## What you need to do
Your output should be the lines below from the one holding "5.5t - 8t Mini Excavator" through the one holding "Monday to Saturday", transcribed exactly, with no pictures.
:: Given records
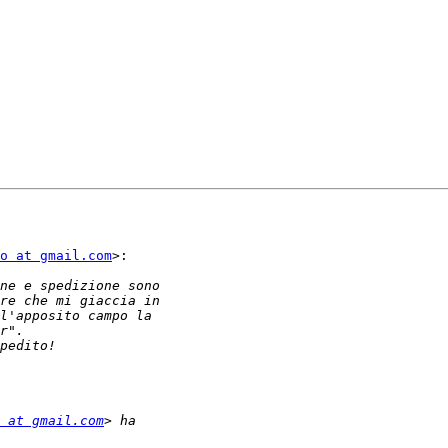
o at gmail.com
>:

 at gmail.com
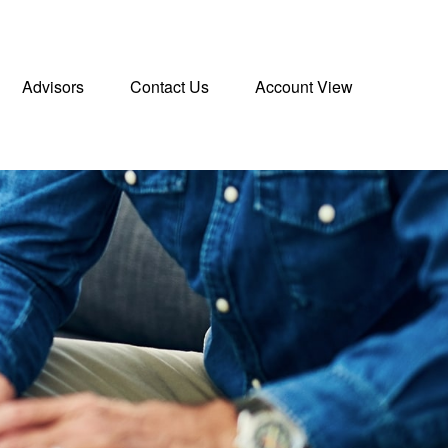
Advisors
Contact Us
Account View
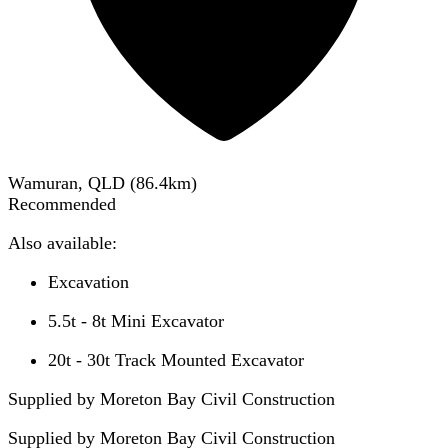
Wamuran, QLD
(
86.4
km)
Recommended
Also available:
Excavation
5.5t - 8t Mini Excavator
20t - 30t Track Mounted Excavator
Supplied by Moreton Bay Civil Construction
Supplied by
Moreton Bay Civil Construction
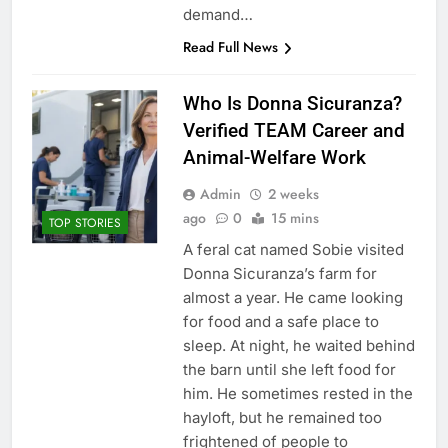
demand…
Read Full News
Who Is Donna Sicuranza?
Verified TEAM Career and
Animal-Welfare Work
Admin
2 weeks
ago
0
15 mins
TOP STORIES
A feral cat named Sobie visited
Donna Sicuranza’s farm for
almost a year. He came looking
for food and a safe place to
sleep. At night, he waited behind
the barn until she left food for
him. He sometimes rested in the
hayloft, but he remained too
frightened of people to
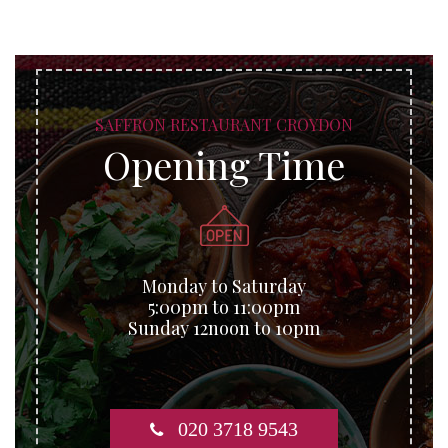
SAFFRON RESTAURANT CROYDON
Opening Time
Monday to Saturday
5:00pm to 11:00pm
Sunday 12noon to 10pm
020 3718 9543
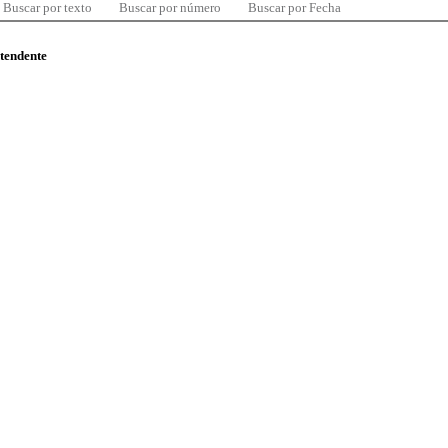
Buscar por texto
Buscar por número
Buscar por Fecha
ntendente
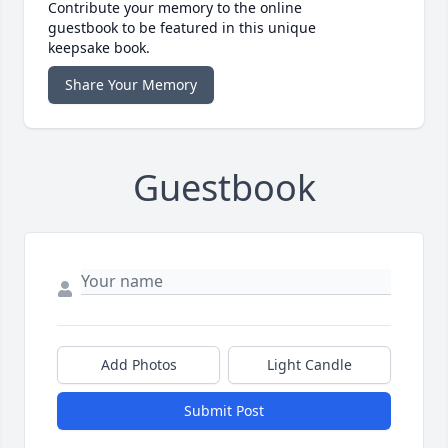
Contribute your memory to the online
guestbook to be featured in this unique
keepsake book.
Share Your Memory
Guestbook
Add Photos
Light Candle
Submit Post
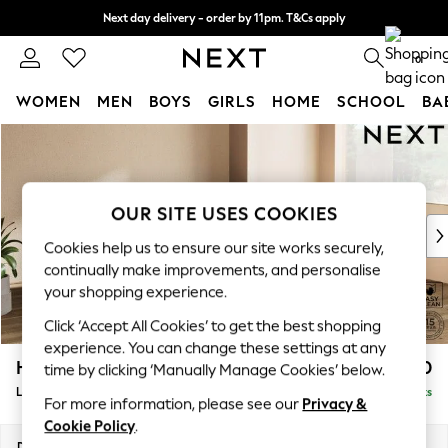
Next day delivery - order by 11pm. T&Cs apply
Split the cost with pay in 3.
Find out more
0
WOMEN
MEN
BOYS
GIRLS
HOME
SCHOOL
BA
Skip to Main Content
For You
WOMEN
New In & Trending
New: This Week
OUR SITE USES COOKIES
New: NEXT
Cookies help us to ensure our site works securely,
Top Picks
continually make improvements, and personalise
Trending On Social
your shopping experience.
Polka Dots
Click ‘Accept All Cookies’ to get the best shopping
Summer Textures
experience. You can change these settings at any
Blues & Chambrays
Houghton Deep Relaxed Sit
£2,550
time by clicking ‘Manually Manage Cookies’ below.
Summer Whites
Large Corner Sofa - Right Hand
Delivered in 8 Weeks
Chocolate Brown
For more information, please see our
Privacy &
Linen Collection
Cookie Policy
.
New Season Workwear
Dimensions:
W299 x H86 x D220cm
::::
## Answer below
5.5t - 8t Mini Excavator
20t - 30t Track Mounted Excavator
Supplied by Moreton Bay Civil Construction
Supplied by
Moreton Bay Civil Construction
demand…
Read Full News
Who Is Donna Sicuranza?
Verified TEAM Career and
Animal-Welfare Work
Admin
2 weeks
ago
0
15 mins
TOP STORIES
A feral cat named Sobie visited
Donna Sicuranza’s farm for
almost a year. He came looking
for food and a safe place to
sleep. At night, he waited behind
the barn until she left food for
him. He sometimes rested in the
hayloft, but he remained too
frightened of people to
SAFFRON RESTAURANT CROYDON
Opening Time
Monday to Saturday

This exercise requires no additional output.